EXERCISE DIRECTIONS: Below are entries; output exactly the lines from the one with "Купить в один клик" to the one with "affittare tetto fotovoltaico per enti religiosi", both included, and nothing else.

(Data records)
● ● ● ● ●

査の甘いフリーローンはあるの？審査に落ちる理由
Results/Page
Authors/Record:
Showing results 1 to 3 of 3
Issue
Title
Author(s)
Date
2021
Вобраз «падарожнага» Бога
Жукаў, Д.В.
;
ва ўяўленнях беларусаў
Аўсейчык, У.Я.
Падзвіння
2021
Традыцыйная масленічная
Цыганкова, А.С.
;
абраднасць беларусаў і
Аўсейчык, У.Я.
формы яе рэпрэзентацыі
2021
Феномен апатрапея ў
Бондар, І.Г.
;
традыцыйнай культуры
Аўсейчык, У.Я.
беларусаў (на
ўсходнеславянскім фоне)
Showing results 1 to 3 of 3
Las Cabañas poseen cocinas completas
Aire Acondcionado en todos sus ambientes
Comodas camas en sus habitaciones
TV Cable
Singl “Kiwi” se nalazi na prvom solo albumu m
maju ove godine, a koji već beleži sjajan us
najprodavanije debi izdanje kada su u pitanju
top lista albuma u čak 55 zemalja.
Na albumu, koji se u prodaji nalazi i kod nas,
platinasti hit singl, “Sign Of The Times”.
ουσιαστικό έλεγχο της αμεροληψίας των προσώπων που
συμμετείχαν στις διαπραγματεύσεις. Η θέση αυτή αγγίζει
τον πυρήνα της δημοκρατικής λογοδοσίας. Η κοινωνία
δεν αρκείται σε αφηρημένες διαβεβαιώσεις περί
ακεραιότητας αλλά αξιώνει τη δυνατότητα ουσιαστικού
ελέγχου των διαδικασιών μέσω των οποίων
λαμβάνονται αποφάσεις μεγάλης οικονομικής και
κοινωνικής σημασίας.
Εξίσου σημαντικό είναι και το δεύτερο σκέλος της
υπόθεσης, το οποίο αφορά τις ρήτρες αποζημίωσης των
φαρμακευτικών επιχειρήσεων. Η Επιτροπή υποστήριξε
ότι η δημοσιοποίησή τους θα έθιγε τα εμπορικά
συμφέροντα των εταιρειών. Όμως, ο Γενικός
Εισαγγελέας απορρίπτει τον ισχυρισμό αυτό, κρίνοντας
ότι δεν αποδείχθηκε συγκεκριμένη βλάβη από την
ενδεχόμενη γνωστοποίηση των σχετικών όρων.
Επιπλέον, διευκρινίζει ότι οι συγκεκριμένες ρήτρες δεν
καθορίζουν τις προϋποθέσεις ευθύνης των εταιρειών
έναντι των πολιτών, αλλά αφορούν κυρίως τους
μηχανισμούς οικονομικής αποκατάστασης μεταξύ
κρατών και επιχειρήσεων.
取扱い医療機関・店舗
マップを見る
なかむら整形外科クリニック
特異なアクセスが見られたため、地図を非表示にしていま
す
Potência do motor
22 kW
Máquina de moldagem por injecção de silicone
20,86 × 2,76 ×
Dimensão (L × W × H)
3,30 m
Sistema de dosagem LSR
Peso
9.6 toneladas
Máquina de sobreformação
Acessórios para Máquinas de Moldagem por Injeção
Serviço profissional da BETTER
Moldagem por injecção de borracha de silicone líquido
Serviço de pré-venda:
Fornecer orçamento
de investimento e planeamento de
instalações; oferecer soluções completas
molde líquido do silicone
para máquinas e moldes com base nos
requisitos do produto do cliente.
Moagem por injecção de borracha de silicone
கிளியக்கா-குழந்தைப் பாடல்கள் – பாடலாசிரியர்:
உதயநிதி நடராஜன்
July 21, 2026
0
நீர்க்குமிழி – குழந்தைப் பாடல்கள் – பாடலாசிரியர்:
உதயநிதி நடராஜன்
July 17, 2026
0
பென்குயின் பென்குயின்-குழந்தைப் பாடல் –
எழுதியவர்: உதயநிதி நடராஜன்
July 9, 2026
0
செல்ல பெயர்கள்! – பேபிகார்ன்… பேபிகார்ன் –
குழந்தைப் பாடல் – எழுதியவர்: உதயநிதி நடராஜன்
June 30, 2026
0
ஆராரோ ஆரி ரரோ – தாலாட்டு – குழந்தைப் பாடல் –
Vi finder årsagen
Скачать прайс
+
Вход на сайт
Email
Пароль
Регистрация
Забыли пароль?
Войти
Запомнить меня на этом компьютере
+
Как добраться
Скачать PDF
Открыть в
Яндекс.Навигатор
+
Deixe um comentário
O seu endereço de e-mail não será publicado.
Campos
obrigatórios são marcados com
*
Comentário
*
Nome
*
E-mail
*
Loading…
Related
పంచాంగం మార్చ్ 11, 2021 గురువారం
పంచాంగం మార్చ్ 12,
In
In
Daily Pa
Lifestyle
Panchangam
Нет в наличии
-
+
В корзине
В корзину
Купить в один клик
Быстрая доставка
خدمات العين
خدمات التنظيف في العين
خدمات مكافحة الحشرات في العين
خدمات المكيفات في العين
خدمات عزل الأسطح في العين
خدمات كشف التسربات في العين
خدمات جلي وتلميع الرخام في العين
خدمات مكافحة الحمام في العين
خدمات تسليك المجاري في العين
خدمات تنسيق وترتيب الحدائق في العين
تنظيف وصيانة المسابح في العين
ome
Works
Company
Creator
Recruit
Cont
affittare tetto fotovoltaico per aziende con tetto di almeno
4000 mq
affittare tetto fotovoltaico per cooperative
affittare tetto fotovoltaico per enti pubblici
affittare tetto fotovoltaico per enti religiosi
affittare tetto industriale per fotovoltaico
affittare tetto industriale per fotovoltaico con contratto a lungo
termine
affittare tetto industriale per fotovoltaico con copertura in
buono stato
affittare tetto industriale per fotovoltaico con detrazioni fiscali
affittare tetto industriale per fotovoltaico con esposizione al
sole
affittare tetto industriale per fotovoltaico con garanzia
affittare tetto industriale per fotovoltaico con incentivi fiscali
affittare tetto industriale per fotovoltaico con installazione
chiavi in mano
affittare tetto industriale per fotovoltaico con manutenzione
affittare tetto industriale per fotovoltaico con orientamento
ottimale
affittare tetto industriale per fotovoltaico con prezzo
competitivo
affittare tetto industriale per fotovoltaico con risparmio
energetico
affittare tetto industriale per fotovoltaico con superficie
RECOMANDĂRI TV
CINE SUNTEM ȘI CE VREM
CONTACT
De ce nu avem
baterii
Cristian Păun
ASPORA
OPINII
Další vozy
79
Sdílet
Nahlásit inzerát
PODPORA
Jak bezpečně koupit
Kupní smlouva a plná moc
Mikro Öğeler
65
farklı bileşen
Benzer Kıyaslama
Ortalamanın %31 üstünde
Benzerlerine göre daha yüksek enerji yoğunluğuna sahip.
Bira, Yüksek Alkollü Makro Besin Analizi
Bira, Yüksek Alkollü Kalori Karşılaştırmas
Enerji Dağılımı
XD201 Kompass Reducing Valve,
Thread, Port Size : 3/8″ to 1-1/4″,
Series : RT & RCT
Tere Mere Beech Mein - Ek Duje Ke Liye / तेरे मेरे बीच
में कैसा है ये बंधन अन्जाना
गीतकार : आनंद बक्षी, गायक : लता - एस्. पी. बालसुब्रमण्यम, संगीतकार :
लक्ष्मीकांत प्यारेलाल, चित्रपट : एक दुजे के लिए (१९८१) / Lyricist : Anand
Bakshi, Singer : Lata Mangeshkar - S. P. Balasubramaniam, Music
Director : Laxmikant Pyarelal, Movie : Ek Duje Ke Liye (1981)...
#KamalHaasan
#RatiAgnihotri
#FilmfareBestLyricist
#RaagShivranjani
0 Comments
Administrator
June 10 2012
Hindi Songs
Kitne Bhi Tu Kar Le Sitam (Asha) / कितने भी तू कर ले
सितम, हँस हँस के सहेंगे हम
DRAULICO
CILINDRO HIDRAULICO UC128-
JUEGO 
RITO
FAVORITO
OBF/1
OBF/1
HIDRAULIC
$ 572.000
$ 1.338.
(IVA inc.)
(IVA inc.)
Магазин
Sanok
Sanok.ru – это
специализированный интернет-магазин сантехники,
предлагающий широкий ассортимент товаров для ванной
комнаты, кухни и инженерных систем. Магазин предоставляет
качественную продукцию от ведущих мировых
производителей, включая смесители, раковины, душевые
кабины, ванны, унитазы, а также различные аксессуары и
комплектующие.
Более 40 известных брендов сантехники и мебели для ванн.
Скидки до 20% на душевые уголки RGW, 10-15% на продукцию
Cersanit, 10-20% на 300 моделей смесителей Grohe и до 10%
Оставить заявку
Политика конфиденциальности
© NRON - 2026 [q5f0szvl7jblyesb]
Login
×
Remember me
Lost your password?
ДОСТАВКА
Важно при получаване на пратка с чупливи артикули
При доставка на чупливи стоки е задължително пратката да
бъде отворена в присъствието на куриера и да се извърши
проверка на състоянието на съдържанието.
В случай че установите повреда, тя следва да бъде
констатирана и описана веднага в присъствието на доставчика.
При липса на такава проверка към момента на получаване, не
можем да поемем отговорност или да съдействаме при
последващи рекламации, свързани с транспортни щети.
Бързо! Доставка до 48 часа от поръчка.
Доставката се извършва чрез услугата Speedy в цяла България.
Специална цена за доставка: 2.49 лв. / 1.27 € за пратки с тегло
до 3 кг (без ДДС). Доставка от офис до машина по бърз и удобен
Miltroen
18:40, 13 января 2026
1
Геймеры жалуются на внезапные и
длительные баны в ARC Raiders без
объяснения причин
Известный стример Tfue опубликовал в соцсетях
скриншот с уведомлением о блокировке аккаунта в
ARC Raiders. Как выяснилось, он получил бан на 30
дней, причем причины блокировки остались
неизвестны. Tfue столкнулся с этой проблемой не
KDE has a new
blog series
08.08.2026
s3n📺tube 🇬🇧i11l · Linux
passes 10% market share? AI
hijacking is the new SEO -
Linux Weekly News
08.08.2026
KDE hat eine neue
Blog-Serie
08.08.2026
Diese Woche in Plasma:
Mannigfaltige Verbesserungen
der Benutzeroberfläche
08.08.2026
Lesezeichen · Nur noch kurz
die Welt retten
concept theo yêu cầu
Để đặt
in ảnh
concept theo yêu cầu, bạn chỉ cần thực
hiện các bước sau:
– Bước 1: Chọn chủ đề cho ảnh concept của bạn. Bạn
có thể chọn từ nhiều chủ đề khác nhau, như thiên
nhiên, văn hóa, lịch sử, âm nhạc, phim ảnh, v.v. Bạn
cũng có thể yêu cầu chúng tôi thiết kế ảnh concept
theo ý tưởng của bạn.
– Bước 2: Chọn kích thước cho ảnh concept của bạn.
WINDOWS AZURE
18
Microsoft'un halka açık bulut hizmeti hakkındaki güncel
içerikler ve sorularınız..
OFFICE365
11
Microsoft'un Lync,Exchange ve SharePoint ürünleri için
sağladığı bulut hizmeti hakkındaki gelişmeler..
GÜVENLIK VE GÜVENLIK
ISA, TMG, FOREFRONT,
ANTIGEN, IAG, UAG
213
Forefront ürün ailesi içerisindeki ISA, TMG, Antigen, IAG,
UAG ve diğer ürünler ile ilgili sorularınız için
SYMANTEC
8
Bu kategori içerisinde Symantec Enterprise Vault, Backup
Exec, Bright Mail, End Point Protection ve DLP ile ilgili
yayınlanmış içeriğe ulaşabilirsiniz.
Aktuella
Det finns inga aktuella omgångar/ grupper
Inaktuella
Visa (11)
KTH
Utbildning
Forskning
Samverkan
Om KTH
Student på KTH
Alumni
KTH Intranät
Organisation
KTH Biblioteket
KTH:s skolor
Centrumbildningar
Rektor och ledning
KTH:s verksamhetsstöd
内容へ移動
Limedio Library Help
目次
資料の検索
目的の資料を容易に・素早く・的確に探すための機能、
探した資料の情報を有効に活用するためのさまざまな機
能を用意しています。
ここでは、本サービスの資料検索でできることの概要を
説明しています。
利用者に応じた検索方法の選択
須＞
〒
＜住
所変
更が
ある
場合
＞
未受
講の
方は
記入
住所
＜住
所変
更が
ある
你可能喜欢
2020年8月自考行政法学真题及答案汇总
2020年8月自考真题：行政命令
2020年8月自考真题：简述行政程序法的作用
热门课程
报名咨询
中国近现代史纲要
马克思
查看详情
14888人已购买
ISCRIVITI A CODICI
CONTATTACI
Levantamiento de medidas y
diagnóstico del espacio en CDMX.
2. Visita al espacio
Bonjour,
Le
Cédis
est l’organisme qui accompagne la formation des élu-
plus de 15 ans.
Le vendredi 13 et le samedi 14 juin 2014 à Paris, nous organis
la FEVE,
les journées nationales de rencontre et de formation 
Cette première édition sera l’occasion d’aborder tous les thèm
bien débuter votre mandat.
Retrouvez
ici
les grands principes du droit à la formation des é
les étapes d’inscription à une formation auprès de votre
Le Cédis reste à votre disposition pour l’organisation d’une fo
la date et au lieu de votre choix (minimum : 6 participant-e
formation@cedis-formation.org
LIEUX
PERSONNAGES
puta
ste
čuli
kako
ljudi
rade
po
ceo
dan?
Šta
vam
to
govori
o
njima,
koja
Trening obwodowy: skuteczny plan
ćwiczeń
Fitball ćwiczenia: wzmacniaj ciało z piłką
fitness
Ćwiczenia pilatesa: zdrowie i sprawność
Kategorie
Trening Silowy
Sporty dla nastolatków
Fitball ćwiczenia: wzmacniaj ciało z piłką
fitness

● ● ● ● ●

TASK RESULT:
Купить в один клик
Быстрая доставка
خدمات العين
خدمات التنظيف في العين
خدمات مكافحة الحشرات في العين
خدمات المكيفات في العين
خدمات عزل الأسطح في العين
خدمات كشف التسربات في العين
خدمات جلي وتلميع الرخام في العين
خدمات مكافحة الحمام في العين
خدمات تسليك المجاري في العين
خدمات تنسيق وترتيب الحدائق في العين
تنظيف وصيانة المسابح في العين
ome
Works
Company
Creator
Recruit
Cont
affittare tetto fotovoltaico per aziende con tetto di almeno
4000 mq
affittare tetto fotovoltaico per cooperative
affittare tetto fotovoltaico per enti pubblici
affittare tetto fotovoltaico per enti religiosi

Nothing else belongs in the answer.